A en croire le Dr Weissman, ces faits sont vieux de quatre décennies, mais valent la peine d'être déterrés pour deux raisons : En premier lieu, le Congo (connu pendant des années comme Zaïre) lutte encore pour établir la démocratie et la stabilité. En faisant face à son rôle passé à miner la démocratie débutante du Congo, alors que les Etats-Unis pouvaient contribuer à l'avenir du Congo. Deuxièmement, la performance des Etats-Unis au Congo relève de notre lutte contre le terrorisme. Il montre ce qui peut se passer lorsque, dans la quête pour la sécurité nationale, nous abandonnons les principes démocratiques et la règle de la loi que nous défendons.

En février, la Belgique, le pouvoir colonial précédent au Congo, a publié un rapport de mille pages qui a reconnu " une portion irréfutable de la responsabilité dans les événements qui ont mené à la mort de Lumumba ". A la différence de la Belgique, les Etats-Unis, selon lui, n'ont pas admis une telle responsabilité morale.

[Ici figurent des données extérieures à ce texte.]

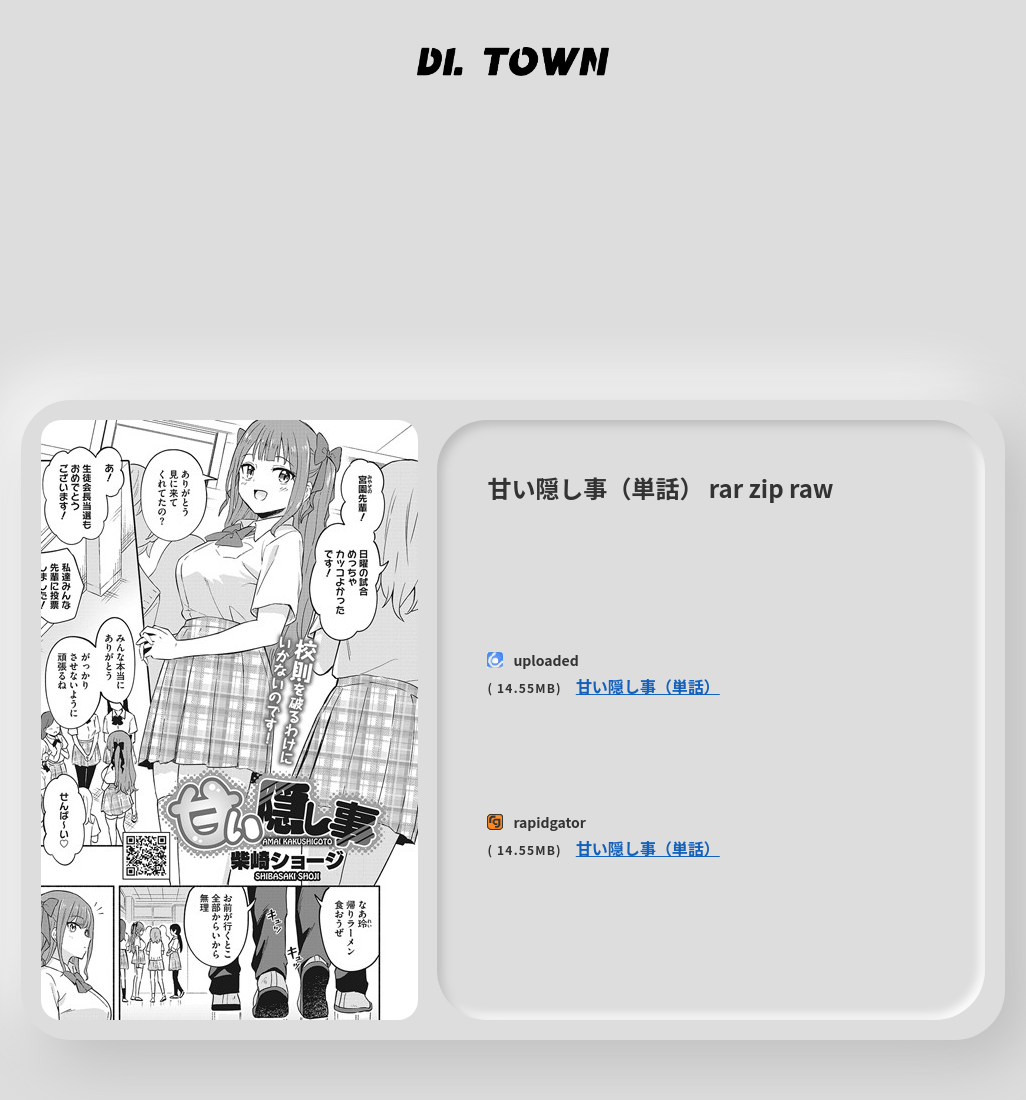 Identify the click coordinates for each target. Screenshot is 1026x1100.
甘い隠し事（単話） (648, 686) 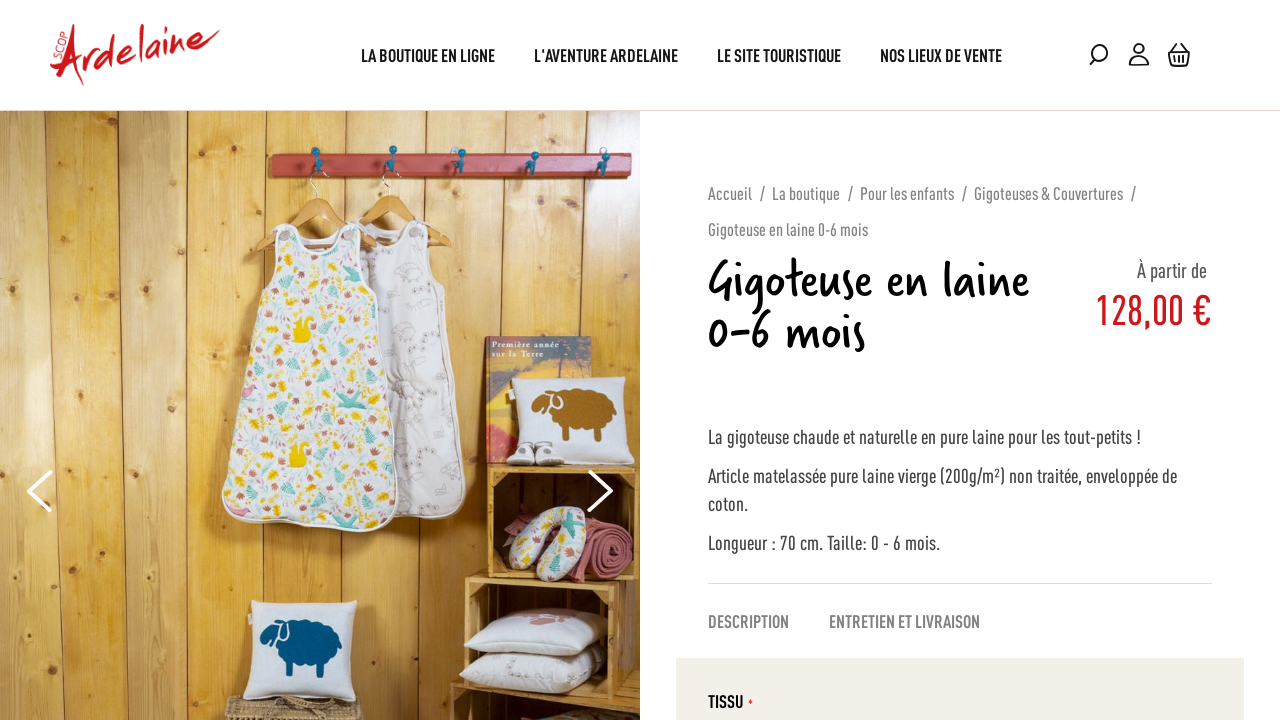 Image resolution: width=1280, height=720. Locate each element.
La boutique (806, 192)
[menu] (640, 54)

Pendant des années, des savants dont moi-même, et des journalistes ont écrit que cette politique américaine a joué un rôle majeur dans l'éviction et l'assassinat de Lumumba. Mais l'histoire complète est restée cachée dans les documents des Etats-Unis lesquels, comme ceux que j'ai examinés, sont encore classés en dépit de la fin de la Guerre Froide, la fin du régime Mobutu et la confession de la Belgique.

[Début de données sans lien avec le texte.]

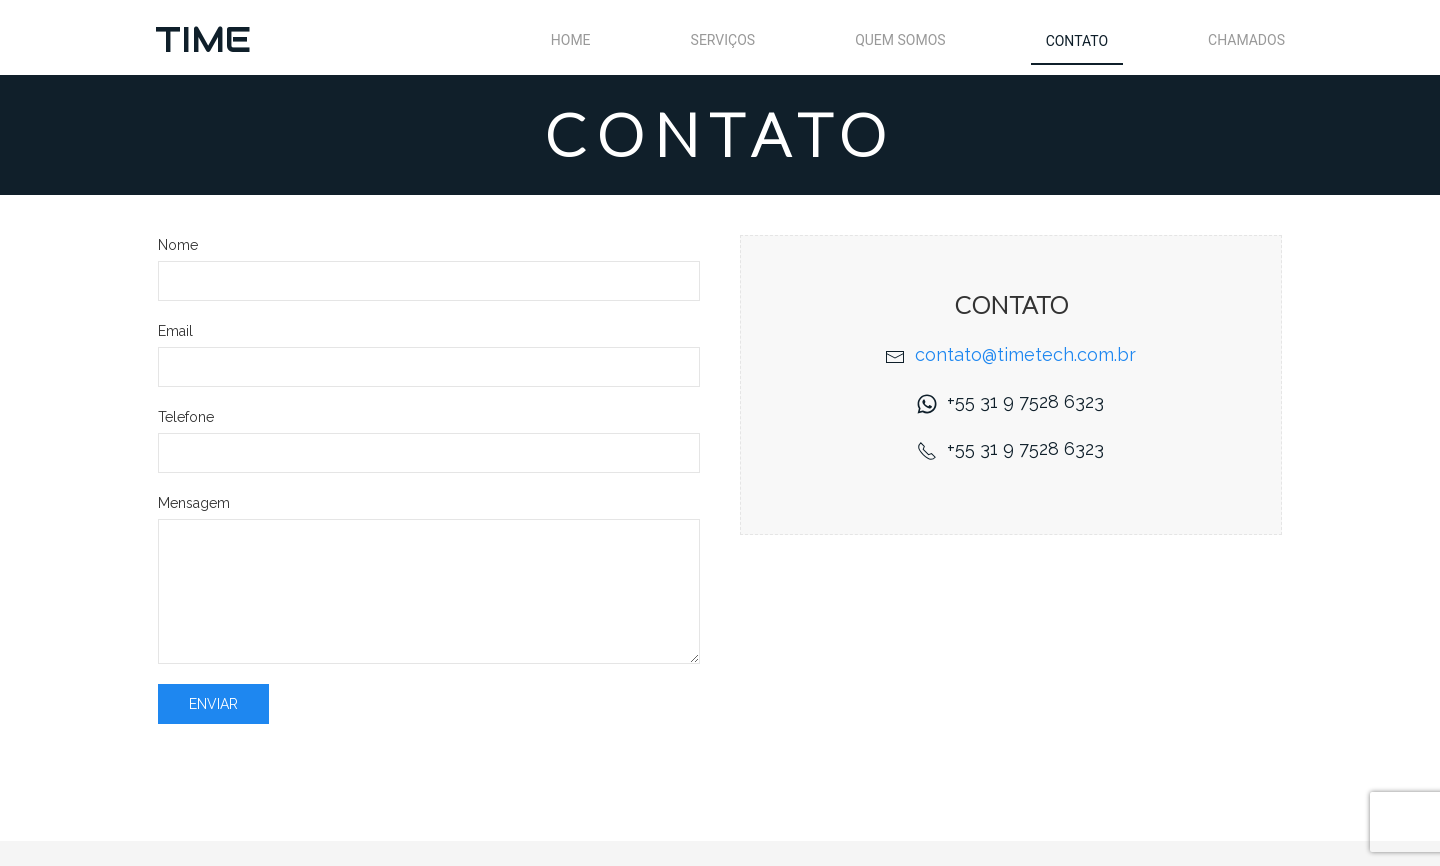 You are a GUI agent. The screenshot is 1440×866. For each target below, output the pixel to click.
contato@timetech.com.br (1025, 354)
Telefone (186, 417)
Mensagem (194, 503)
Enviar (213, 704)
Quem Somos (900, 40)
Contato (1077, 41)
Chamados (1246, 40)
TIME (203, 39)
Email (175, 331)
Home (571, 40)
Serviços (723, 40)
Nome (178, 245) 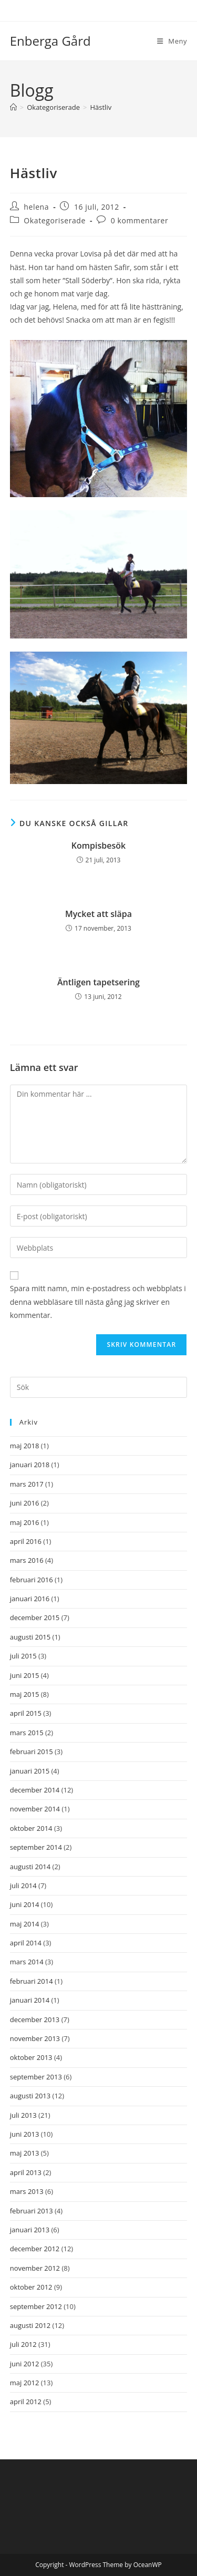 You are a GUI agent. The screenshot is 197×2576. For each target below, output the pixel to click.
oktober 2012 (31, 2287)
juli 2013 (23, 2115)
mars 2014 (27, 1961)
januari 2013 (29, 2229)
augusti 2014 (30, 1866)
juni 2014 (24, 1904)
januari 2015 (29, 1771)
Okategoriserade (55, 220)
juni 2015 (24, 1675)
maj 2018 (24, 1445)
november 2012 (35, 2268)
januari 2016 (29, 1598)
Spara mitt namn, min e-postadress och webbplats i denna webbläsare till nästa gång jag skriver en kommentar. (98, 1301)
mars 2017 (27, 1484)
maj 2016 (24, 1522)
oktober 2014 (31, 1828)
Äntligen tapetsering (98, 982)
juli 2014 (23, 1885)
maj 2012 (24, 2382)
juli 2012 (23, 2344)
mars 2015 (27, 1732)
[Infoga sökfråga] (99, 1387)
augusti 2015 (30, 1637)
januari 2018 (29, 1464)
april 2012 (26, 2401)
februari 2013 (31, 2211)
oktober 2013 (31, 2057)
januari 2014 (29, 2000)
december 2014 (35, 1790)
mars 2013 (27, 2191)
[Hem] (13, 107)
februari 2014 (31, 1981)
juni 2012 (24, 2363)
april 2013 (26, 2172)
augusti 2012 (30, 2325)
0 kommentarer (140, 220)
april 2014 (26, 1943)
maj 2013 (24, 2153)
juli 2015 (23, 1656)
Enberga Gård (50, 40)
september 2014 (36, 1847)
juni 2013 (24, 2134)
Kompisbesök (98, 845)
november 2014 (35, 1808)
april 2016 (26, 1541)
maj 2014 (24, 1924)
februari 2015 (31, 1751)
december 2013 (35, 2019)
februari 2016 (31, 1579)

Voici ce qu'ils nous disent : que jusqu'à maintenant, nous ne savions pas avec certitude « qu'en août 1960, la CIA établissait le Projet Sorcier . Le Congo était indépendant depuis seulement un mois

et Lumumba, un nationaliste passionné, était devenu premier ministre, avec une pluralité de sièges au parlement. Mais le candidat président des Etats-Unis, John F. Kennedy, jurait d'affronter " le défi " communiste et le NSC d'Eisenhower s'inquiétait que Lumumba pencherait vers les Soviets »

Les documents des Etats-Unis attestent que les mois qui ont suivi, la CIA travailla avec un groupe de huit Congolais au sommet de l'Etat et à qui elle paya des sommes importantes et qui jouèrent tous de grands rôles dans la chute de Lumumba.

Il s'agit notamment du Président Kasa-Vubu, de Mobutu (alors chef d'Etat-Major de l'armée), du ministre des Affaires étrangères, Justin Marie Bomboko, du gouverneur de la Banque centrale du Congo, Albert Ndele, du Président du Sénat, Joseph Ileo et du secrétaire général du Syndicat des travailleurs (Fgtc), Cyrille Adoula.

La CIA s'accorda avec la Belgique dans un plan détaillé, destiné à Ileo et Adoula, visant à faire voter une motion de méfiance au Parlement pour faire tomber le gouvernement Lumumba ; motion qui serait suivie des grèves syndicales guidées, des démissions des ministres (organisées par Ndele) et de la révocation de Lumumba par Kasa-Vubu.

" Le 1er septembre, le Groupe Spécial du NSC autorisa des paiements de la CIA à Kasa-Vubu, révèlent les documents des Etats-Unis. Le 5 septembre, Kasa-Vubu révoqua Lumumba dans un décret à la légalité douteuse. Cependant, Kasa-Vubu et son nouveau premier ministre, Ileo, se montrèrent léthargiques au cours de la semaine suivante tandis que de son côté, Lumumba se ralliait des soutiens ». Ainsi Mobutu prit le pouvoir le 14 septembre. Il garda Kasa-Vubu comme président et établit un " Collège de Commissaires généraux " temporaire pour remplacer le gouvernement démis.

Selon la source, la CIA finança le Collège et influença le choix des Commissaires et ce même Collège était dominé par deux participants au « Projet Sorcier » : Bomboko, son président et Ndele, son vice-président. Un autre allié de la CIA, le dissident du parti de Lumumba, Nendaka Victor, était nommé chef de la Sûreté de l'Etat.